Haben Sie das Kapitel Nationaltrainer eigentlich abgeschlossen?
Da bin ich völlig überfragt. Daran verschwende ich keinerlei Gedanken.
Mit Davos wurden Sie sechsmal Meister. Was wollen Sie noch erreichen? Wie sehen Ihre Herausforderungen aus?
Man muss mit dem, was man macht, zufrieden sein. Ich möchte den HC Davos mit unseren vielen jungen Spielern nochmals an die Spitze bringen. Es kann aber auch sein, dass ich mal eine Mannschaft übernehmen möchte, die eher zu den Aussenseitern gehört. Oder eine andere Nationalmannschaft... Italien, Montenegro oder was auch immer. Das ist aber eine Spielerei, die ihr Journalisten gerne machen dürft. Wichtig ist, eine Vision zu haben. Wo und wie man die umsetzt, ist letztlich unerheblich.
Letztes Jahr hatten Sie die Vision Champions Hockey League. Ihr Team ist diesmal früh ausgeschieden, und doch stehen drei Schweizer Mannschaften im Viertelfinal. Wie ist das einzuschätzen?
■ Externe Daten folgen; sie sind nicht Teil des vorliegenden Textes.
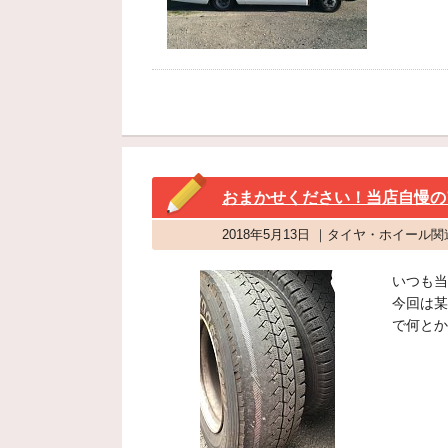
おまかせください！当店自慢の
2018年5月13日 ｜タイヤ・ホイール関
いつも当
今回は某
で何とか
Ich werte das positiv. Alle deutschen Mannschaften sind draussen, alle Österreicher – sogar alle finnischen Teams. Dass sich zum Beispiel Fribourg-Gottéron gegen eine finnische Mannschaft durchgesetzt hat, ist sehr hoch einzuschätzen. Auch unser Auftreten letzte Saison mit der Halbfinal-Qualifikation war schon bemerkenswert.
Haben Sie eigentlich eine Schwäche, die Sie gerne bei sich eliminieren möchten?
Meinen Sie wirklich, ich breite hier in diesem Interview meine Schwächen aus?
Gibt es nichts, was Sie an sich verbessern möchten? Darf man das nicht als Trainer?
Natürlich darf man Fehler haben...
...aber?
Deswegen ist das doch keine Schwäche. Man muss Fehler eingestehen können und sie sofort korrigieren.